SAML is insecure by design
What is SAML?
Security Assertion Markup Language (SAML) is an open standard for exchanging authentication and authorization data between parties.
Source: Wikipedia
SAML is often used for single-sign on (“Sign in with Google”, “Sign in with Twitter” etc.). It means when you want to log in to example.com, example.com can trust & use an external authentication provider to assert the user’s identity for you. SAML is about communicating these authentication & identity details across organization boundaries (web domains).
Update: although Google supports SAML use cases, Google/Facebook primarily use OAuth2 for these “Sign in with Google” general public authentication flows. It was my bad for not clarifying that I used these more of example of what Single-sign on means.
Why should I care?
SAML is used in so many places, it probably affects your security too.
SAML has recently had catastrophic vulnerabilities with a really large impact. For example, if I understood correctly (I probably did, since the security researcher retweeted my reaction) the Finnish tax authority, most government services and health record systems were vulnerable in such a way that an attacker could have gone on to snoop people’s tax returns, health records and basically anything government-related that is available online.
It’s been largely ignored by the media, perhaps because the vulnerabilities weren’t taken advantage of (or instances of such weren’t detected).
Why is SAML insecure?
SAML uses signatures based on computed values. The practice is inherently insecure and thus SAML as a design is insecure.
Why is signing computed values dangerous?

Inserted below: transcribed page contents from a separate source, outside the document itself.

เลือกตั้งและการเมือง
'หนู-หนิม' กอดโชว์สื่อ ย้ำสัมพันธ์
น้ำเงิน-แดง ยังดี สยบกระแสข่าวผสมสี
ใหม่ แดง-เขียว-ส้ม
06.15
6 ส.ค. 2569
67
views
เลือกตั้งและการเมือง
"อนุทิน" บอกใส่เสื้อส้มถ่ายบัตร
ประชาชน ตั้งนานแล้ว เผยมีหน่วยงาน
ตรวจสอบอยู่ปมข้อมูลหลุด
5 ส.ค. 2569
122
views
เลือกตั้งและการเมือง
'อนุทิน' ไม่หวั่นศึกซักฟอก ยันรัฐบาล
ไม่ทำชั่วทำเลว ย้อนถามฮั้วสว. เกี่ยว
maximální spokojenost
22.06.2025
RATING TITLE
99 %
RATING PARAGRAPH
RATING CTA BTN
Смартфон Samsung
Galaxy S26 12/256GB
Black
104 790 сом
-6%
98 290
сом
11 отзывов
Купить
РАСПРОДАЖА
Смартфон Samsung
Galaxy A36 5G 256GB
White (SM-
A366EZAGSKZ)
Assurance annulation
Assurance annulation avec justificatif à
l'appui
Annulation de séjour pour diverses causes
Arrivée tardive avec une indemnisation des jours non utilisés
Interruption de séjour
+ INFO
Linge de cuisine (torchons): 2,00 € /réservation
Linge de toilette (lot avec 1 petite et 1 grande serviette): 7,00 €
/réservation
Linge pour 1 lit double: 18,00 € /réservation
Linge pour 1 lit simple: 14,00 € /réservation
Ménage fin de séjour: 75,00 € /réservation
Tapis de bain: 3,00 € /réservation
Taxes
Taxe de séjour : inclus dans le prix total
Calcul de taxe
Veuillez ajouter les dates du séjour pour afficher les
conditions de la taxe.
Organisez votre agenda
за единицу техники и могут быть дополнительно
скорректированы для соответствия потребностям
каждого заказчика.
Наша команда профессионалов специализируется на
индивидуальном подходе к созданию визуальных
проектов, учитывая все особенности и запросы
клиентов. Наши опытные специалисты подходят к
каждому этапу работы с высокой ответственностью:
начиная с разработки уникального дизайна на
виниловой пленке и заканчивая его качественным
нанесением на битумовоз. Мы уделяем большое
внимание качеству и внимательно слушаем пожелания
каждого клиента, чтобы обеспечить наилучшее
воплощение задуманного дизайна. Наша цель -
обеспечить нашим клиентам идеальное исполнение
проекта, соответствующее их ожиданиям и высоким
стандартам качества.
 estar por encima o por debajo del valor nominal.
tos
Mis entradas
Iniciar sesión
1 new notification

In summary: once you base your security on some computed property, you can now exploit any flaws, differences or ambiguity in this computation. The more complex the computation is, the more dangerous it gets. SAML signature computation is pretty fucking complex.
But let’s move on to explain the concept. Let’s take a pseudo identity document (actual SAML is XML though):
$ cat assertion.json
{
"signed_in_user": "Joonas"
}
We can sign1 the above file just as a bunch of bytes:
$ cat assertion.json | sha1sum
e58dc03a7491f9e5fb2ed664b23d826489c42cc5
Now if we change the file just a little (I added space before the {
).
We notice that the signature changes:
$ cat assertion.json
{
"signed_in_user": "Joonas"
}
$ cat assertion.json | sha1sum
0bc80a9ee02f611b70319c9fe12b7e504107354a
This is a very good property, because ideally we want any changes (even those considered meaningless at JSON level) to the security-critical document (which SAML is) to produce different signatures.

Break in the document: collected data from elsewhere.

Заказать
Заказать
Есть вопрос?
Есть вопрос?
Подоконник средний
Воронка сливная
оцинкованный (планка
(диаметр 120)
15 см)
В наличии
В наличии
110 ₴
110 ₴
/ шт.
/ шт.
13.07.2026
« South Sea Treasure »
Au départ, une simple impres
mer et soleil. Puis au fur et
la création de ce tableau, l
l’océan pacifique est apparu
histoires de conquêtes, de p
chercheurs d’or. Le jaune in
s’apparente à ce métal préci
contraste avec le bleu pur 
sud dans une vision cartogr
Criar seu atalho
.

This property is known as non-malleability. Malleability generic definition:
the quality of something that can be shaped into something else without breaking, like the malleability of clay.
Us signing the document as a raw byte blob makes this non-malleable, i.e. it can’t be shaped without breaking it. That’s a desired behaviour in information security.
SAML is malleable because its signatures are based on computed values:
Signature over | Example | Raw content is malleable | Security |
---|---|---|---|
Raw bytes | File or message raw content | No | π |
Computed values | Parsed XML tree content | Yes | π |
To explain by example, let’s get back to the JSON example. We’ll use jq (a JSON transformation utility) to compute something from inside our document:
$ cat assertion.json
{
"signed_in_user": "Joonas"
}
$ cat assertion.json | jq .
{
"signed_in_user": "Joonas"
}
(jq .
means just re-print the whole document)
Notice how piping the file through jq
removed the space?
That’s because at JSON level the space is not important.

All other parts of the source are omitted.